Je n’ai jamais atteint la fin du jeu, n’étant pas très à l’aise avec la conception de cartes, je me perdais au fil des allées tantôt verdoyantes, tantôt enténébrés. J’étais avant tout envoûté par l’ambiance du soft, ses graphismes, l’apaisement qu’il me procurait, ses sons. J’avais réussi à collecter quelques runes mais pas suffisamment pour trouver et défaire Maurgause, demi-sœur d’Artura fils de Pendragon. Perdu en mes pensées, la satisfaction de mon père quant à son travail achevé bouscule définitivement ma torpeur et détache mon regard des quelques lignes en cours d’écriture. Le néon est enfin fixé, alimenté par une prise que l’on branche. La lumière émise est trop crue pour le tableau mais je réserve mon opinion pour le silence, me contentant d’un vague sourire. Et puis ma rédaction attends toujours sa suite, son épilogue et de mémoire, Artura sauvera Nimue en touchant un cristal mystérieux une fois Morgause déchue. Au-dehors, l’orage semble avoir changé de camp, se dispersant au grès d’une luminosité indécise d’automne, souffle les feuilles jaunies qui virevoltent en habillant temporairement les champs. Un peu plus tard je couche les derniers mots de « mon œuvre » dont je suis fier, achevant ainsi les devoirs du lundi.
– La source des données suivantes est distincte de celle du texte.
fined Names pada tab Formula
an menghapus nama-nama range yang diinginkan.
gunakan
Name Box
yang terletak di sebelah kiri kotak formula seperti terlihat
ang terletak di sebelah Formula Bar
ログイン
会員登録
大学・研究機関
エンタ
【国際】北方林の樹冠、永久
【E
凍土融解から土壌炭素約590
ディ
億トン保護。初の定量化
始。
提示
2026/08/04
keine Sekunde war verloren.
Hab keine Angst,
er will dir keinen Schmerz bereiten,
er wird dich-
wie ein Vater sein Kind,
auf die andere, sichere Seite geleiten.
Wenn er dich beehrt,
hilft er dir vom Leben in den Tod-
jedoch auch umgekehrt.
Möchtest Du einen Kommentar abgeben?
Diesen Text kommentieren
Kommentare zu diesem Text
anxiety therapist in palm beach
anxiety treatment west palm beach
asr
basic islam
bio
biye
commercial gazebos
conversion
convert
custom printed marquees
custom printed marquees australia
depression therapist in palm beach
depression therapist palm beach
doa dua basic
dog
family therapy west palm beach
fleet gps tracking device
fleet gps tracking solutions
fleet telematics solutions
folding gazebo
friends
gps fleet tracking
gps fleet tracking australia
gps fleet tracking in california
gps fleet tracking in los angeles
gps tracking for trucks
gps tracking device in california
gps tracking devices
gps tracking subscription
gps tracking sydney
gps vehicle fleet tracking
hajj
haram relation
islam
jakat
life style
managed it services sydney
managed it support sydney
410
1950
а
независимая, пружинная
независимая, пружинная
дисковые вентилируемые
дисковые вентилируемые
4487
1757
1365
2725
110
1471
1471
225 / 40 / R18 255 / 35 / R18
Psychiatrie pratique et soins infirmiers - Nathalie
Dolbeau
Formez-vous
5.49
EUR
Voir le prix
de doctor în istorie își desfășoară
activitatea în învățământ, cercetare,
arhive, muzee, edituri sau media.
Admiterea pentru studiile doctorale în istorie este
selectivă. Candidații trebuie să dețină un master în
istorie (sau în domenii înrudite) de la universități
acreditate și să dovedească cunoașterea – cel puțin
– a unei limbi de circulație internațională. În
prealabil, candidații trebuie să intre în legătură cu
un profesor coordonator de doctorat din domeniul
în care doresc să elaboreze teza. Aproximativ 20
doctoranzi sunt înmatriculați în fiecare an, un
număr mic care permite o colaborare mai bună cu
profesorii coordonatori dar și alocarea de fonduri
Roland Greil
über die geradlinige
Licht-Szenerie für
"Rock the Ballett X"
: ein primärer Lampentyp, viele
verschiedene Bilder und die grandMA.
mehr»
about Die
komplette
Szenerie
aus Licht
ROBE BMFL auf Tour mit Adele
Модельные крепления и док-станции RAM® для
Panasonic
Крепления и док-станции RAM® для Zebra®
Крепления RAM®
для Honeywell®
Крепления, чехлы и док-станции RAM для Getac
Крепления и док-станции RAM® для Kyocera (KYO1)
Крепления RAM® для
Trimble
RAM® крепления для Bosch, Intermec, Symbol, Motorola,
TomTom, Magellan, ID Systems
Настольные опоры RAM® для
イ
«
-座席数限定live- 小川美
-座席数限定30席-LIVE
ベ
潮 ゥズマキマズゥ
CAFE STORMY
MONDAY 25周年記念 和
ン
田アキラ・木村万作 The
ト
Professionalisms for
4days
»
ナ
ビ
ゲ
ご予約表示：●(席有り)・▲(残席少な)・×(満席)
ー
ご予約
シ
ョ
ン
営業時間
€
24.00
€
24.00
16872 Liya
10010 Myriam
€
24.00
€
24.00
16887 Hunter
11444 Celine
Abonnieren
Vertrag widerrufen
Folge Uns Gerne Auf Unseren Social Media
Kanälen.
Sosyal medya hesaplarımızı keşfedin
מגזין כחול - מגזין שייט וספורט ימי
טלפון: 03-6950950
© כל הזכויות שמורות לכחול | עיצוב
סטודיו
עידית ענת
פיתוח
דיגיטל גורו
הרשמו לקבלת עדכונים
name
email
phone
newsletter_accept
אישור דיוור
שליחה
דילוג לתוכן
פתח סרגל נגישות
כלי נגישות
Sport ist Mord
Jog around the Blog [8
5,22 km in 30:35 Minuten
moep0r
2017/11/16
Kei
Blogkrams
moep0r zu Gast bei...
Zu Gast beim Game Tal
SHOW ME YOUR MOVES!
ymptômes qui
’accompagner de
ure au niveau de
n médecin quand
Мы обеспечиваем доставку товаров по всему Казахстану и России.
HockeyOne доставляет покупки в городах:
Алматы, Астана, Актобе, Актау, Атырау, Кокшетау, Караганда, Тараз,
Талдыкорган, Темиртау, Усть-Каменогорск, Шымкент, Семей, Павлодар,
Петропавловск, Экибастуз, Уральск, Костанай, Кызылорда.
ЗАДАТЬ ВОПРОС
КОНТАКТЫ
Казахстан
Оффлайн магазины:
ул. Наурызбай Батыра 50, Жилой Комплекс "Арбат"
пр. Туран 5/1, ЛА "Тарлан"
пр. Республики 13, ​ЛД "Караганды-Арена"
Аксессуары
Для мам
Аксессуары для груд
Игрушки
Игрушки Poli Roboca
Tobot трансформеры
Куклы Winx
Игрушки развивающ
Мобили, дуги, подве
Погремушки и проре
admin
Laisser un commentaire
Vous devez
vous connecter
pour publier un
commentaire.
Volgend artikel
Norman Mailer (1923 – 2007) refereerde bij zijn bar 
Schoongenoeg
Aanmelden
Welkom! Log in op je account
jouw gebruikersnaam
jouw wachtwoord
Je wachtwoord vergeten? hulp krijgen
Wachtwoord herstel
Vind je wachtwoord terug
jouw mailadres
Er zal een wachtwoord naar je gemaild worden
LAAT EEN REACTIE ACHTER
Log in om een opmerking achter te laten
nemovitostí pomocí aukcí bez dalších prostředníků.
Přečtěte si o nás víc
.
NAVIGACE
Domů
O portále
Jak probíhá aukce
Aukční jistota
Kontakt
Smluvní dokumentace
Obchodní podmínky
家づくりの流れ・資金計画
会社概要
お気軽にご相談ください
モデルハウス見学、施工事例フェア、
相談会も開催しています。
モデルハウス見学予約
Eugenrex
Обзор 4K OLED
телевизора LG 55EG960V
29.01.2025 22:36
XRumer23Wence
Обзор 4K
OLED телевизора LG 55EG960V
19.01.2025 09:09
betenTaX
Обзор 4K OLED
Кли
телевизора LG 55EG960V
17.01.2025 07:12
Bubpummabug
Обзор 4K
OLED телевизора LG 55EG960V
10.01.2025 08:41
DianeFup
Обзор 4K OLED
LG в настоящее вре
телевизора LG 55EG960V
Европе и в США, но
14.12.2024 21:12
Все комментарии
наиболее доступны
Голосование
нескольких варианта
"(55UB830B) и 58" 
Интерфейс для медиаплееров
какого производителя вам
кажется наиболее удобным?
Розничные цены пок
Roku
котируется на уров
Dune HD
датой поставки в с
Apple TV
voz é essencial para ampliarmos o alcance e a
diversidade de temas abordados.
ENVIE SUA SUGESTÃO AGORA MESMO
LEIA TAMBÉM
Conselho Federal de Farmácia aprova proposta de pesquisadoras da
Quelques temps après, ma copie m’est rendu et l’enseignement que je reçu ce jour se transformait en une leçon d’humilité: 14/20. J’étais un peu déçu, néanmoins, après toutes ces années, je me dis que le souvenir gardé de cette après-midi de 1989 n’a pas besoin de note…
Ma curiosité m'a amené sur ton blog, et je trouve que tu as un certain talent pour l'écriture, serais-tu prof de français !? :)
RépondreSupprimerTu serais même en mesure de faire un livre, quant à ta rencontre avec l'Amstrad, comme un voyage initiatique pour le lecteur, un parcours formidable, lié à ton évolution et ton rapport à cette machine à travers les âges....
Merci pour ton commentaire! Non, je ne suis pas prof de français, loin de là, j'essaye juste de faire attention à mon orthographe, grammaire, mais je sais que des fautes sont encore disséminées dans mes articles:) .Même si le monde de l'écriture m'interpelle depuis longtemps, je ne pense pas être en mesure d'écrire un livre. Encore merci, à bientôt.